[Opening Information supplied section]

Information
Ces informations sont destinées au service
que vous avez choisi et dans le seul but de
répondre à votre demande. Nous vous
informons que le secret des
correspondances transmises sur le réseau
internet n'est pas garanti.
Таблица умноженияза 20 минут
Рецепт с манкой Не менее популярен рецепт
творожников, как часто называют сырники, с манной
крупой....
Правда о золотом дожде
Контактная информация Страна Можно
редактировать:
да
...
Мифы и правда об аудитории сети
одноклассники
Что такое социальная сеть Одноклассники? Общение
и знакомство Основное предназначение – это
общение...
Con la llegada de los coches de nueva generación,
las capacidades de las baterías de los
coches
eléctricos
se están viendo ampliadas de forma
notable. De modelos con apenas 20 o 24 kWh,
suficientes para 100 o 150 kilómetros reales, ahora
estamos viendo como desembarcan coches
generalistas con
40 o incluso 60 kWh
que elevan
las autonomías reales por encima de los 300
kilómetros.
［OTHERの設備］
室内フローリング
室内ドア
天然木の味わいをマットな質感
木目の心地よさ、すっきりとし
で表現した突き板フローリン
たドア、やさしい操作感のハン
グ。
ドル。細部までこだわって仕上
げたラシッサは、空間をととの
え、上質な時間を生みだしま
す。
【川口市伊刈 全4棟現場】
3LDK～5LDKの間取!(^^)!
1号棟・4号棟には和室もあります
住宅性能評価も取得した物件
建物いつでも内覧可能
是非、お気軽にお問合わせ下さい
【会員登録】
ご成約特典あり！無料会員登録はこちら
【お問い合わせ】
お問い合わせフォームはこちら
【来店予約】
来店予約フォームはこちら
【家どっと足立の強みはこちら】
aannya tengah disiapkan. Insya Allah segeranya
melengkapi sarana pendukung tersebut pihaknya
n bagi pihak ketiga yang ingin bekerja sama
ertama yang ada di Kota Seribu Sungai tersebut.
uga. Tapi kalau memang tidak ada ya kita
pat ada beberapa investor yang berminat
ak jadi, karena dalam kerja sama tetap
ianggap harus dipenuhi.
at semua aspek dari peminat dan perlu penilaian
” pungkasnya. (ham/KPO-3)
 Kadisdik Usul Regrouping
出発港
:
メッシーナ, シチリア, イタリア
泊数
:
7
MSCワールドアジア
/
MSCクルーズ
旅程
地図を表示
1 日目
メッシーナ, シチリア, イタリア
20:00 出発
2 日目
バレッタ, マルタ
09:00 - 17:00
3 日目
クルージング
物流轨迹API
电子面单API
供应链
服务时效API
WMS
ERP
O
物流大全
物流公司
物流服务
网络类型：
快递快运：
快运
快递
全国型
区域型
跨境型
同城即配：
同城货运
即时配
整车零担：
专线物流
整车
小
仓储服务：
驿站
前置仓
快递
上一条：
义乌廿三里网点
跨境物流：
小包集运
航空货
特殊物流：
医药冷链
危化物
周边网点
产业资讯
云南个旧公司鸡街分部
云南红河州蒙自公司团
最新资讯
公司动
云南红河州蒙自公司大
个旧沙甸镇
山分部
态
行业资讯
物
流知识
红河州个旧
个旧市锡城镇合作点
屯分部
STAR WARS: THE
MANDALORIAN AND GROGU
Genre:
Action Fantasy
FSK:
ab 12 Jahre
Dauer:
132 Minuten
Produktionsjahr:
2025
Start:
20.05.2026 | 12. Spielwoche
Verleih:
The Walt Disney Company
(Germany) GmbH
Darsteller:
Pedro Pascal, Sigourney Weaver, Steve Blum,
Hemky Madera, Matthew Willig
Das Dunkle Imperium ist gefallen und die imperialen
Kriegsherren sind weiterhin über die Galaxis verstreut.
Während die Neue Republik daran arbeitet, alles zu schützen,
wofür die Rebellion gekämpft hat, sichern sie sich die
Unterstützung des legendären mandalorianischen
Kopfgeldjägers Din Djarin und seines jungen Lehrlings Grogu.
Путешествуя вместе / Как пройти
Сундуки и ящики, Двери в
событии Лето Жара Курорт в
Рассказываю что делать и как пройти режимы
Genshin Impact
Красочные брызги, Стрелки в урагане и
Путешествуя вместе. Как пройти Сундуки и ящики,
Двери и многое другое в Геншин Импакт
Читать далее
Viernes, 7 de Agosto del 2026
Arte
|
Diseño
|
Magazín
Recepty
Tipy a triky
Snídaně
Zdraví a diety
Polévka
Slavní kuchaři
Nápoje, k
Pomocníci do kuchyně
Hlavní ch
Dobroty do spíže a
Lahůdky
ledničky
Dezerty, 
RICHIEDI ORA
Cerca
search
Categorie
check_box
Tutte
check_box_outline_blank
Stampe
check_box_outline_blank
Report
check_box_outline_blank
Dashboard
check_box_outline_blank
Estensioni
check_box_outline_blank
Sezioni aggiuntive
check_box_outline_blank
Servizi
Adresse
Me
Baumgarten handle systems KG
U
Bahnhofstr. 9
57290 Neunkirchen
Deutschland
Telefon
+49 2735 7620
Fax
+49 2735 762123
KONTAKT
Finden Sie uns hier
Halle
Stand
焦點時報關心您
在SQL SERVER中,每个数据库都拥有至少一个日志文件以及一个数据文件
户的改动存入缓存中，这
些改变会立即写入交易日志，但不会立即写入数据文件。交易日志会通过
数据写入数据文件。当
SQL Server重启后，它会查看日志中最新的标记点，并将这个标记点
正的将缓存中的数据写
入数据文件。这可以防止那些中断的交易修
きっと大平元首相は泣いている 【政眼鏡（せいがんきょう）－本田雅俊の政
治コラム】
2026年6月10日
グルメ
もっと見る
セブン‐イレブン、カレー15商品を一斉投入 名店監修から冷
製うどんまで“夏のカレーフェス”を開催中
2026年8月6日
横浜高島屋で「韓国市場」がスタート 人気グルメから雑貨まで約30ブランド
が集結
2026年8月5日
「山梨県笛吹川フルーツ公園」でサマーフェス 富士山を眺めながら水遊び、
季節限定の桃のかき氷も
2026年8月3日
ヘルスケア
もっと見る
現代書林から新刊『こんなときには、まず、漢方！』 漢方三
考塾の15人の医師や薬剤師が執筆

[Closing Information supplied section]

§ Task instructions:
Please transcribe each entry exactly, keeping every word as it is.

§ Solution to this task:
Information
Ces informations sont destinées au service
que vous avez choisi et dans le seul but de
répondre à votre demande. Nous vous
informons que le secret des
correspondances transmises sur le réseau
internet n'est pas garanti.
Таблица умноженияза 20 минут
Рецепт с манкой Не менее популярен рецепт
творожников, как часто называют сырники, с манной
крупой....
Правда о золотом дожде
Контактная информация Страна Можно
редактировать:
да
...
Мифы и правда об аудитории сети
одноклассники
Что такое социальная сеть Одноклассники? Общение
и знакомство Основное предназначение – это
общение...
Con la llegada de los coches de nueva generación,
las capacidades de las baterías de los
coches
eléctricos
se están viendo ampliadas de forma
notable. De modelos con apenas 20 o 24 kWh,
suficientes para 100 o 150 kilómetros reales, ahora
estamos viendo como desembarcan coches
generalistas con
40 o incluso 60 kWh
que elevan
las autonomías reales por encima de los 300
kilómetros.
［OTHERの設備］
室内フローリング
室内ドア
天然木の味わいをマットな質感
木目の心地よさ、すっきりとし
で表現した突き板フローリン
たドア、やさしい操作感のハン
グ。
ドル。細部までこだわって仕上
げたラシッサは、空間をととの
え、上質な時間を生みだしま
す。
【川口市伊刈 全4棟現場】
3LDK～5LDKの間取!(^^)!
1号棟・4号棟には和室もあります
住宅性能評価も取得した物件
建物いつでも内覧可能
是非、お気軽にお問合わせ下さい
【会員登録】
ご成約特典あり！無料会員登録はこちら
【お問い合わせ】
お問い合わせフォームはこちら
【来店予約】
来店予約フォームはこちら
【家どっと足立の強みはこちら】
aannya tengah disiapkan. Insya Allah segeranya
melengkapi sarana pendukung tersebut pihaknya
n bagi pihak ketiga yang ingin bekerja sama
ertama yang ada di Kota Seribu Sungai tersebut.
uga. Tapi kalau memang tidak ada ya kita
pat ada beberapa investor yang berminat
ak jadi, karena dalam kerja sama tetap
ianggap harus dipenuhi.
at semua aspek dari peminat dan perlu penilaian
” pungkasnya. (ham/KPO-3)
 Kadisdik Usul Regrouping
出発港
:
メッシーナ, シチリア, イタリア
泊数
:
7
MSCワールドアジア
/
MSCクルーズ
旅程
地図を表示
1 日目
メッシーナ, シチリア, イタリア
20:00 出発
2 日目
バレッタ, マルタ
09:00 - 17:00
3 日目
クルージング
物流轨迹API
电子面单API
供应链
服务时效API
WMS
ERP
O
物流大全
物流公司
物流服务
网络类型：
快递快运：
快运
快递
全国型
区域型
跨境型
同城即配：
同城货运
即时配
整车零担：
专线物流
整车
小
仓储服务：
驿站
前置仓
快递
上一条：
义乌廿三里网点
跨境物流：
小包集运
航空货
特殊物流：
医药冷链
危化物
周边网点
产业资讯
云南个旧公司鸡街分部
云南红河州蒙自公司团
最新资讯
公司动
云南红河州蒙自公司大
个旧沙甸镇
山分部
态
行业资讯
物
流知识
红河州个旧
个旧市锡城镇合作点
屯分部
STAR WARS: THE
MANDALORIAN AND GROGU
Genre:
Action Fantasy
FSK:
ab 12 Jahre
Dauer:
132 Minuten
Produktionsjahr:
2025
Start:
20.05.2026 | 12. Spielwoche
Verleih:
The Walt Disney Company
(Germany) GmbH
Darsteller:
Pedro Pascal, Sigourney Weaver, Steve Blum,
Hemky Madera, Matthew Willig
Das Dunkle Imperium ist gefallen und die imperialen
Kriegsherren sind weiterhin über die Galaxis verstreut.
Während die Neue Republik daran arbeitet, alles zu schützen,
wofür die Rebellion gekämpft hat, sichern sie sich die
Unterstützung des legendären mandalorianischen
Kopfgeldjägers Din Djarin und seines jungen Lehrlings Grogu.
Путешествуя вместе / Как пройти
Сундуки и ящики, Двери в
событии Лето Жара Курорт в
Рассказываю что делать и как пройти режимы
Genshin Impact
Красочные брызги, Стрелки в урагане и
Путешествуя вместе. Как пройти Сундуки и ящики,
Двери и многое другое в Геншин Импакт
Читать далее
Viernes, 7 de Agosto del 2026
Arte
|
Diseño
|
Magazín
Recepty
Tipy a triky
Snídaně
Zdraví a diety
Polévka
Slavní kuchaři
Nápoje, k
Pomocníci do kuchyně
Hlavní ch
Dobroty do spíže a
Lahůdky
ledničky
Dezerty, 
RICHIEDI ORA
Cerca
search
Categorie
check_box
Tutte
check_box_outline_blank
Stampe
check_box_outline_blank
Report
check_box_outline_blank
Dashboard
check_box_outline_blank
Estensioni
check_box_outline_blank
Sezioni aggiuntive
check_box_outline_blank
Servizi
Adresse
Me
Baumgarten handle systems KG
U
Bahnhofstr. 9
57290 Neunkirchen
Deutschland
Telefon
+49 2735 7620
Fax
+49 2735 762123
KONTAKT
Finden Sie uns hier
Halle
Stand
焦點時報關心您
在SQL SERVER中,每个数据库都拥有至少一个日志文件以及一个数据文件
户的改动存入缓存中，这
些改变会立即写入交易日志，但不会立即写入数据文件。交易日志会通过
数据写入数据文件。当
SQL Server重启后，它会查看日志中最新的标记点，并将这个标记点
正的将缓存中的数据写
入数据文件。这可以防止那些中断的交易修
きっと大平元首相は泣いている 【政眼鏡（せいがんきょう）－本田雅俊の政
治コラム】
2026年6月10日
グルメ
もっと見る
セブン‐イレブン、カレー15商品を一斉投入 名店監修から冷
製うどんまで“夏のカレーフェス”を開催中
2026年8月6日
横浜高島屋で「韓国市場」がスタート 人気グルメから雑貨まで約30ブランド
が集結
2026年8月5日
「山梨県笛吹川フルーツ公園」でサマーフェス 富士山を眺めながら水遊び、
季節限定の桃のかき氷も
2026年8月3日
ヘルスケア
もっと見る
現代書林から新刊『こんなときには、まず、漢方！』 漢方三
考塾の15人の医師や薬剤師が執筆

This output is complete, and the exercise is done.